Fallow Sasha

Posted by – October 1, 2009

My Lord, I love it when it rains! The past several days have been overcast and rainy, the clouds low and dark and otherworldly. The rain falls in sheets and makes rapid pounding noises on my windshield. And it’s like something’s been released from me, like my body is lighter, like it’s let go of something it didn’t even know it was clenching. I know this is strange, and I know most people’s moods operate the opposite way, but I just thrive in the rain. I’ve felt amazing this week, better than I have in months and months. I’m bummed because they’re predicting sun for next week. I’m hoping the predictions are wrong.
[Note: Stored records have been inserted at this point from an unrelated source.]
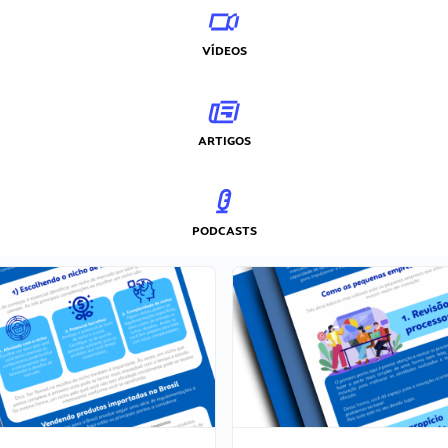
VÍDEOS
ARTIGOS
PODCASTS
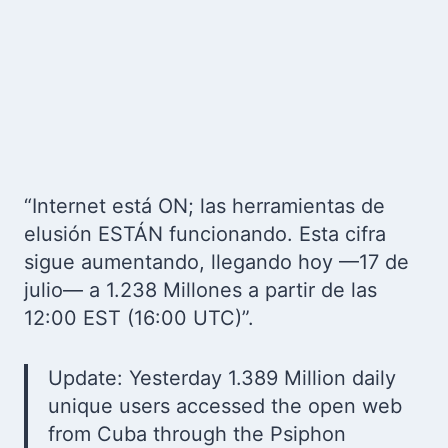
“Internet está ON; las herramientas de
elusión ESTÁN funcionando. Esta cifra
sigue aumentando, llegando hoy —17 de
julio— a 1.238 Millones a partir de las
12:00 EST (16:00 UTC)”.
Update: Yesterday 1.389 Million daily
unique users accessed the open web
from Cuba through the Psiphon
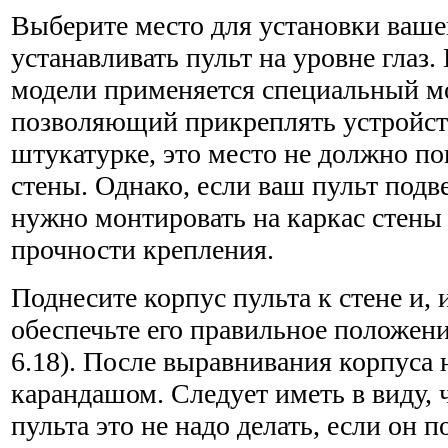
Выберите место для установки ваше
устанавливать пульт на уровне глаз
модели применяется специальный м
позволяющий прикреплять устройст
штукатурке, это место не должно по
стены. Однако, если ваш пульт подве
нужно монтировать на каркас стены
прочности крепления.
Поднесите корпус пульта к стене и, 
обеспечьте его пра­вильное положение
6.18). После выравнивания корпуса н
карандашом. Следует иметь в виду, 
пульта это не надо делать, если он п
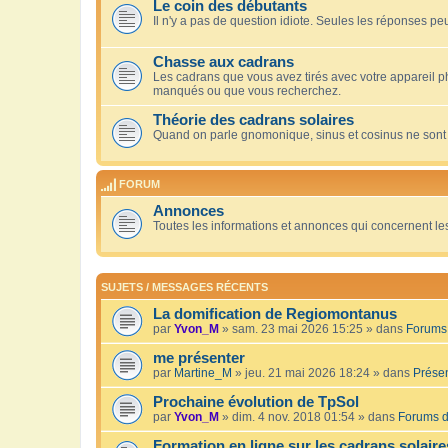
Le coin des débutants
Il n'y a pas de question idiote. Seules les réponses peu
Chasse aux cadrans
Les cadrans que vous avez tirés avec votre appareil 
manqués ou que vous recherchez.
Théorie des cadrans solaires
Quand on parle gnomonique, sinus et cosinus ne sont
FORUM
Annonces
Toutes les informations et annonces qui concernent le
SUJETS / MESSAGES RÉCENTS
La domification de Regiomontanus
par
Yvon_M
» sam. 23 mai 2026 15:25 » dans
Forums 
me présenter
par
Martine_M
» jeu. 21 mai 2026 18:24 » dans
Présen
Prochaine évolution de TpSol
par
Yvon_M
» dim. 4 nov. 2018 01:54 » dans
Forums d
Formation en ligne sur les cadrans solaire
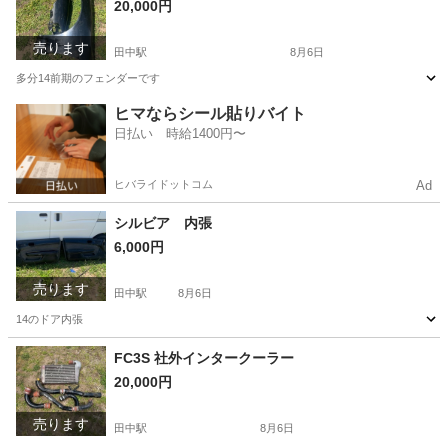
20,000円
売ります
田中駅
8月6日
多分14前期のフェンダーです
長野
東御市
田中駅
パーツ
フェンダー
ヒマならシール貼りバイト
日払い 時給1400円〜
ヒバライドットコム
Ad
シルビア 内張
6,000円
売ります
田中駅
8月6日
14のドア内張
長野
東御市
田中駅
内装、インテリア
内張
FC3S 社外インタークーラー
20,000円
売ります
田中駅
8月6日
I have been convinced to go on a “spiritual retreat” this weekend. It’s for women only, and it’s over on the Olympic Peninsula, just a ferry ride and a 30-minute drive. This is the sort of thing I would normally never take part in. I will have a roommate (whom I don’t know), and there will be no Internet in the room, and I’m sure we won’t have a TV, either. There is a schedule, and activities start at 7 am. Lights out is at 11 pm. I really don’t see how any of this is going to work for me. My day typically doesn’t get rolling until just a few hours before 11 pm. I’m not excited about the prospect of sharing a room with someone, and I have no idea how I’m going to sleep at 11 pm, or what I’m going to do for all the hours between lights out and when I actually fall asleep. Hopefully there will be some sort of main living area where I can turn on a little lamp and read. And seriously there’s no way I’m getting up at 7 am. By the time I normally wake up, most of the day’s activities will be over. Can you tell I have a great deal of anxiety about this supposedly relaxing retreat? But, ya know, I’m trying to try new things. I’m working very hard at just being. As I was whining to my mother the other day about how directionless my life feels lately, she was like, “Sasha, the ground has to be fallow for a certain period of time before something new can grow.” That made a lot of sense to me. So I’m working very hard at being Fallow Sasha right now, not pushing myself to start something new or create something huge, just to be. That’s exceptionally hard when you’re a hyper-competitive overachiever like I am. But I’m getting much better at it. I’m hoping this retreat will help further my progress toward becoming someone who doesn’t need to make progress.

That said, the aforementioned time schedule of the retreat has me in a lot of anxiety about my meds. Normally I live this life where I just sleep for a lot of the day and hole myself up alone in my apartment at night, and I don’t have to notice that other people get up at 7 am, go do stuff during the daylight, and then get to bed not long after the sun comes down. At this retreat, I’ll be surrounded — and rooming with — normal, healthy human beings who maintain schedules consistent with the Circadian rhythm. I am already feeling guilty and lazy about it. The psych meds I’m on pretty much shoot my Circadian rhythm to shit, and even during the hours I’m awake I feel lethargic. And then at night I eat like a monster — on auto-pilot, a slave to my cravings — so I can’t lose 10 pounds for the life of me, even though the doctor said it was important I do so to ward off full-blown diabetes. I am sick of the lethargy, I’m sick of the eating, and I’m sick of living on a different schedule than the rest of the world. It makes it hard to remember how sick I was of the bipolar symptoms. I’m doing so well this week, and it makes me want to get off my meds. I’m already plotting how I’ll taper off of them and then be fine. Ugh. I know that’s a bad idea, I’m just so damn sick of the side effects of those stupid pills. I’m hoping this retreat, for better or for worse, will help me get some clarity on this over-sleeping, over-eating insanity.